[Work item] The lines to copy are those in the records below that hold the word "Rilancio".

┄┄┄┄┄┄

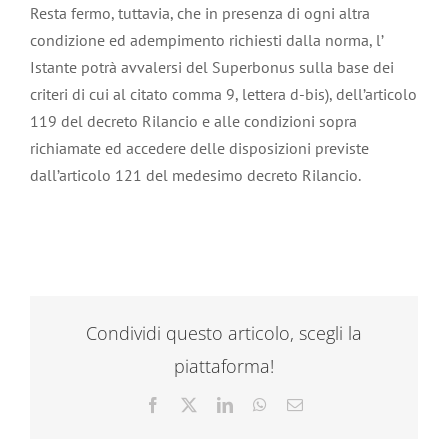
Resta fermo, tuttavia, che in presenza di ogni altra
condizione ed adempimento richiesti dalla norma, l’
Istante potrà avvalersi del Superbonus sulla base dei
criteri di cui al citato comma 9, lettera d-bis), dell’articolo
119 del decreto Rilancio e alle condizioni sopra
richiamate ed accedere delle disposizioni previste
dall’articolo 121 del medesimo decreto Rilancio.
Condividi questo articolo, scegli la
piattaforma!
Facebook
X
LinkedIn
WhatsApp
Email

┄┄┄┄┄┄

[Solution to this task]
119 del decreto Rilancio e alle condizioni sopra
dall’articolo 121 del medesimo decreto Rilancio.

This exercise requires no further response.